South Korean scientists have reported the first successful cloning of a human embryo and, along with it, the production of stem cells that are theoretically capable of turning into every cell type in the human body.
The achievement, scheduled for publication in tomorrow's issue of the journal Science, is viewed as a crucial milestone in the longstanding effort to replace cells damaged by Parkinson's, heart disease and a host of other ailments.
Though the scientists kept the embryos alive for only a week - just long enough to develop a stock of stem cells - the experiment is likely to spark heated debate over the ethics of creating life to destroy it.
The experiment was couched as an example of "therapeutic cloning," aimed at treating diseases, but critics were voicing concern about the technique slipping into hands of those who would use the embryos to produce human clones.
"Anyone who is irresponsible enough could put them in a womb," said Richard Doerflinger, deputy director of pro-life activities at the U.S. Conference of Catholic Bishops.
The scientists, led by Woo Suk Hwang of Seoul National University, said they were working on a method of providing cells that could be transplanted into an ailing patient without sparking a fatal bout of rejection.

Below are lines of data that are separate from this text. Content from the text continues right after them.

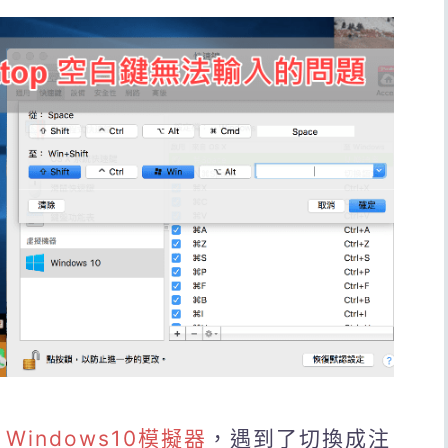
op Windows10模擬器
，遇到了切換成注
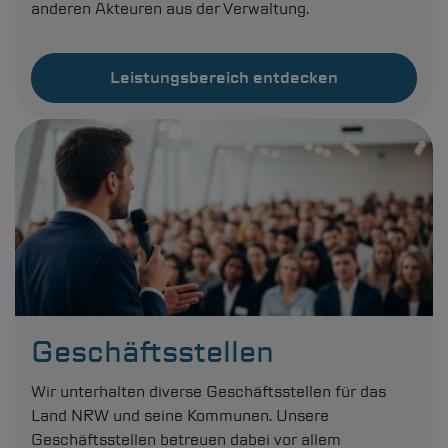
anderen Akteuren aus der Verwaltung.
Leistungsbereich entdecken
Geschäftsstellen
Wir unterhalten diverse Geschäftsstellen für das
Land NRW und seine Kommunen. Unsere
Geschäftsstellen betreuen dabei vor allem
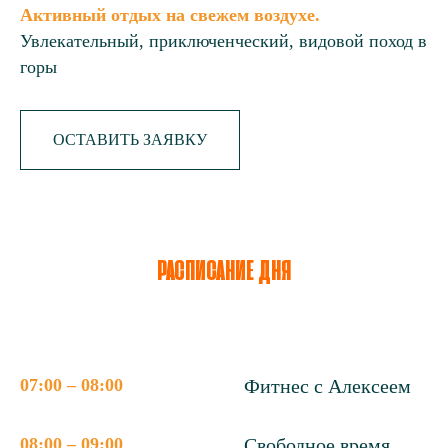
Активный отдых на свежем воздухе.
Увлекательный, приключенческий, видовой поход в
горы
ОСТАВИТЬ ЗАЯВКУ
РАСПИСАНИЕ ДНЯ
07:00 – 08:00
Фитнес с Алексеем
08:00 – 09:00
Свободное время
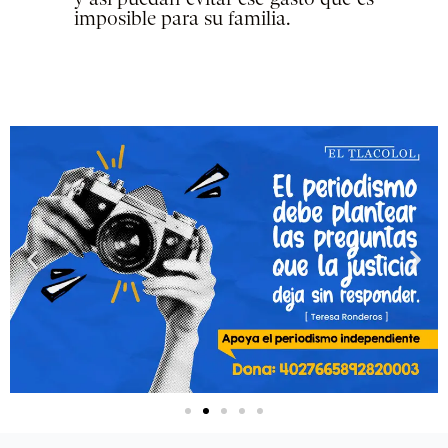
imposible para su familia.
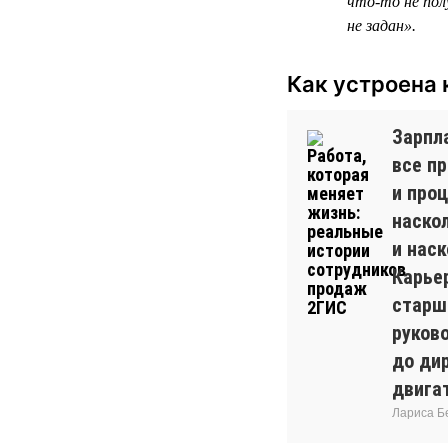
что-то не пол
не задан».
Как устроена 
Зарпла
все п
и проц
наско
и наск
Карье
старш
руков
до дир
двига
Лариса Б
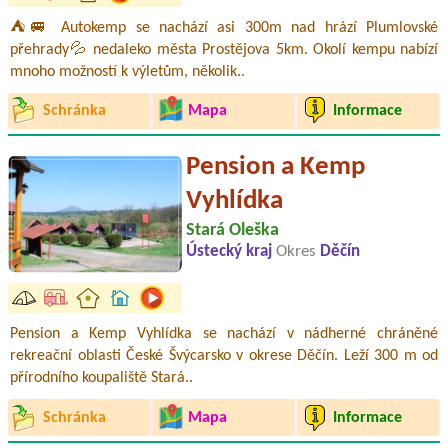
⛺🚐 Autokemp se nachází asi 300m nad hrází Plumlovské
přehrady💦 nedaleko města Prostějova 5km. Okolí kempu nabízí
mnoho možností k výletům, několik..
Schránka
Mapa
Informace
Pension a Kemp
Vyhlídka
Stará Oleška
Ústecký kraj
Okres
Děčín
Pension a Kemp Vyhlídka se nachází v nádherné chráněné
rekreační oblasti České Švýcarsko v okrese Děčín. Leží 300 m od
přírodního koupaliště Stará..
Schránka
Mapa
Informace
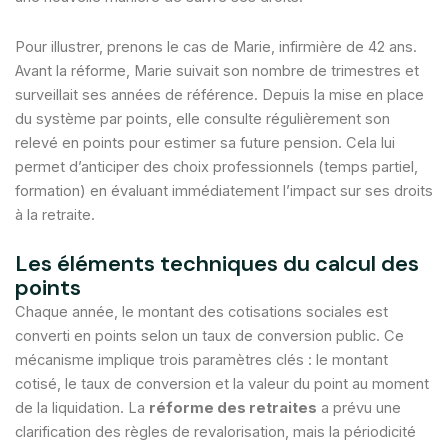
Pour illustrer, prenons le cas de Marie, infirmière de 42 ans.
Avant la réforme, Marie suivait son nombre de trimestres et
surveillait ses années de référence. Depuis la mise en place
du système par points, elle consulte régulièrement son
relevé en points pour estimer sa future pension. Cela lui
permet d’anticiper des choix professionnels (temps partiel,
formation) en évaluant immédiatement l’impact sur ses droits
à la retraite.
Les éléments techniques du calcul des
points
Chaque année, le montant des cotisations sociales est
converti en points selon un taux de conversion public. Ce
mécanisme implique trois paramètres clés : le montant
cotisé, le taux de conversion et la valeur du point au moment
de la liquidation. La
réforme des retraites
a prévu une
clarification des règles de revalorisation, mais la périodicité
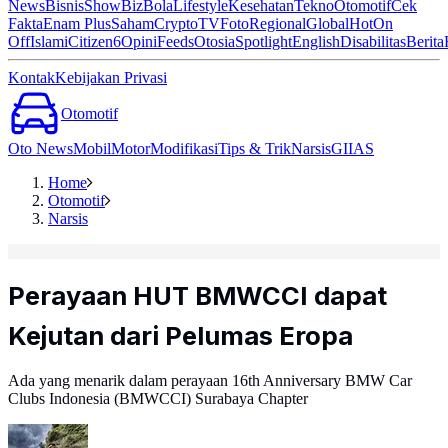
News
Bisnis
ShowBiz
Bola
Lifestyle
Kesehatan
Tekno
Otomotif
Cek
Fakta
Enam Plus
Saham
Crypto
TV
Foto
Regional
Global
Hot
On
Off
Islami
Citizen6
Opini
Feeds
Otosia
Spotlight
English
Disabilitas
Berita
Kontak
Kebijakan Privasi
Otomotif
Oto News
Mobil
Motor
Modifikasi
Tips & Trik
Narsis
GIIAS
Home
Otomotif
Narsis
Perayaan HUT BMWCCI dapat
Kejutan dari Pelumas Eropa
Ada yang menarik dalam perayaan 16th Anniversary BMW Car
Clubs Indonesia (BMWCCI) Surabaya Chapter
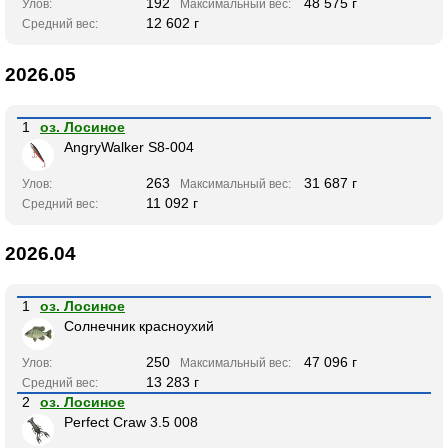
192
48 575 г
Улов:
Максимальный вес:
12 602 г
Средний вес:
2026.05
1
оз. Лосиное
AngryWalker S8-004
263
31 687 г
Улов:
Максимальный вес:
11 092 г
Средний вес:
2026.04
1
оз. Лосиное
Солнечник красноухий
250
47 096 г
Улов:
Максимальный вес:
13 283 г
Средний вес:
2
оз. Лосиное
Perfect Craw 3.5 008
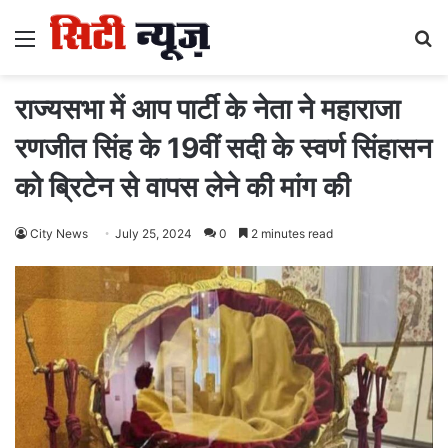
Menu
S
fo
राज्यसभा में आप पार्टी के नेता ने महाराजा
रणजीत सिंह के 19वीं सदी के स्वर्ण सिंहासन
को ब्रिटेन से वापस लेने की मांग की
City News
July 25, 2024
0
2 minutes read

Rejection, a problem encountered in many organ transplants, is the body's way of ridding itself of anything that doesn't belong.
Using technology already employed to produce cloned animals ranging from mice to sheep and cows, the scientists in Korea implanted DNA from non-reproductive cells into eggs emptied of their own genetic material.
In this way, the eggs were given all the genetic information supplied by a sperm and egg during fertilization. Scientists used chemicals that stimulated the eggs to begin dividing and, eventually, to reach the stage where they produced the stem cells that serve as master cells for every part of the human body.
"Our approach opens the door for use of these specially developed cells in transplantation medicine," Hwang said in a prepared statement.
Before publishing the results, Science subjected the report to peer review by a panel of outside experts. In recent years, other scientific teams have claimed to have cloned embryos by the method known as "nuclear transfer," but none submitted its work to peer review. The claims were widely discredited.
Dr. John Gearhart, a stem cell researcher at the Johns Hopkins School of Medicine, cautioned that the Korean scientists didn't show that the cells could be turned into therapies.
Rather, they demonstrated a "proof of concept" - showing that nuclear transfer can be used to produce human embryos and that stem cells can be derived from them.
"The next step would be to show that tissues derived from the stem cells would not be rejected," Gearhart said, explaining that the necessary experiment could be performed in a laboratory dish.
Donated cells, eggs
In the Korean experiment, scientist recruited 16 healthy women who donated a total of 242 eggs. The volunteers were unpaid and were told they would not benefit personally from the research.
Scientists extracted DNA from each subject's cumulus cells - adult cells that provide nourishment for the woman's eggs - and injected it into her eggs. The scientists were able to get 19 of 66 donated eggs to develop to the blastocyst stage, in which an embryo develops a pocket of stem cells.
Dr. Rudolf Jaenisch, a stem cell researcher from the Whitehead Institute in Cambridge, Mass., said future experiments should fuse DNA from one person into an egg from another.
In this way, scientists can be sure that the resulting stem cells truly came from the implanted DNA, not from the host egg.
"And then - and this has nothing to do with cloning - you need to show if you can derive from embryonic stem cells functional cells that can be used for transplantation," Jaenisch said.
Dr. Allan Spradling, a stem cell biologist with the Carnegie Institution in Baltimore, noted that cloned animals have been troubled with genetic defects that have caused many to die early.
Though tissues derived from stem cells are less complicated than fully developed clones - and thus, less prone to error - problems could still arise.
"We don't know that these cells can function normally," he said. "This is research."
Researchers say most U.S. scientists won't be able to experiment with the Seoul researchers' new stem-cell line. Culling stem cells from embryos kills them, and President Bush has forbidden any federally funded research on stem cell lines created after Aug. 9, 2001 - making the South Koreans' recently developed line too new.
Dr. Laurie Zoloth, a bioethicist from Northwestern University in Evanston, Ill., said societies should be able to draw the line between using cloning technology for good and evil.
"These blastocysts are not intended to be inside the human body," she said. "They don't have the equivalent moral status to a child.
"Once you turn away from thinking about them as fully ensouled human babies, then the duty to heal becomes the overriding consideration."
The Associated Press contributed to this article.